The SAP IoT service represents the endpoint for the machine data and offers corresponding onboarding and management options. The ingestion pipeline can be used to define rules and actions in different ways that allow reacting to the data stream and directly launching integrative actions. Modeling machine abstraction works through groups of properties that are grouped into “thing” types. Accordingly, a device or machine is the instance of one or more such types. It is important to note that a “thing” represents the business entity and not, for example, the technical part that provides the data.
SAP IoT provides a whole range of OData-based APIs that can be used to evaluate instantaneous data, but also time series. An extended analytical component can be realized via SAP Analytics Cloud. This standard BI tool is used for both visualization and statistical analysis.
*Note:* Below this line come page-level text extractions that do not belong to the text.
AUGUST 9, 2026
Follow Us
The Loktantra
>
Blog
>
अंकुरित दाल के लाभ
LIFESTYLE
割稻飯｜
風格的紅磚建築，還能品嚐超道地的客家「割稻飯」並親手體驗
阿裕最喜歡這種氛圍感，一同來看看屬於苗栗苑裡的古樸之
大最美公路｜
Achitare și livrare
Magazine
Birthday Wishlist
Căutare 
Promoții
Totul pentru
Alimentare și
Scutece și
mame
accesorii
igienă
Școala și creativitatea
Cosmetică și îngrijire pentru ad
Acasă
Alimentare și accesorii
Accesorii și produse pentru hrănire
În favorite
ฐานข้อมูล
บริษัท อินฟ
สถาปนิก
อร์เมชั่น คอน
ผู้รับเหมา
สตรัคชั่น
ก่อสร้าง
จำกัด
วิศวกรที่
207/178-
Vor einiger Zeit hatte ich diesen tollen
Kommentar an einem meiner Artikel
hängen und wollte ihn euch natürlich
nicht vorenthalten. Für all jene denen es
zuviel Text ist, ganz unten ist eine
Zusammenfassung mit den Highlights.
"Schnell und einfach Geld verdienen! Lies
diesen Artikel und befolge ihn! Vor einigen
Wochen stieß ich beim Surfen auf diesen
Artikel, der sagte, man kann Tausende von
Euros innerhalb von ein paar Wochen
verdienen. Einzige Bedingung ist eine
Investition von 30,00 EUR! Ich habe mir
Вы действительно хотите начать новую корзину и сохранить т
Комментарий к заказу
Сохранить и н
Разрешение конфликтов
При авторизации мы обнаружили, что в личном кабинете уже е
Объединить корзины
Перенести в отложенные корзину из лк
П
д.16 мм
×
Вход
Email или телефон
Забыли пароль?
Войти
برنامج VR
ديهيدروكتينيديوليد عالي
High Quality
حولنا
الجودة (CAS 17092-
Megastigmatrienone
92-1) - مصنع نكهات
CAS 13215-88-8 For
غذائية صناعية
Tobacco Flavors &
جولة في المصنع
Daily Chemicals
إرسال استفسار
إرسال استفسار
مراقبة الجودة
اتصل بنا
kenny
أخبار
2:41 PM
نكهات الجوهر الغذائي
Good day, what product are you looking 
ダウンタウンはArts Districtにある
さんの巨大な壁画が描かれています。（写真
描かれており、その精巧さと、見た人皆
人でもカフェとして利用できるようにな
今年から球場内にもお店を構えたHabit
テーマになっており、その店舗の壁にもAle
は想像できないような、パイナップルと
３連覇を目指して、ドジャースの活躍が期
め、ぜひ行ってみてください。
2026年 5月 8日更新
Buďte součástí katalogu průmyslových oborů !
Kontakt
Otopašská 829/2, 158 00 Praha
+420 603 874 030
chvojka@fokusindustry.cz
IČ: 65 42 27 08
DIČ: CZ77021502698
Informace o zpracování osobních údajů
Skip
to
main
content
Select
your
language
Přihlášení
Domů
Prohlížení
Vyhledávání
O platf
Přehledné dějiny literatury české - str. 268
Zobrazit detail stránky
SAP Cloud SDK, together with the SAP Cloud Application Programming Model, offers ideal conditions for creating customized Fiori apps and microservices in SAP Business Application Studio, which are hosted on SAP Business Technology Platform. A seamless extension of SAP S4/HANA in the cloud is thus possible.
By using the portal service, Fiori launchpads can be created that give users access to exactly the use cases they need via roles and groups. Customized apps and environments are the key to ease of use and high user adoption.
But that’s not the end of integration: SAP Customer Experience, SAP Qualtrics, SAP Field Service Management and many other systems can also be easily integrated into the ecosystem. The entire landscape of SAP Business Technology Platform is available for this purpose. This means that there are practically no limits to the design of innovative IoT scenarios.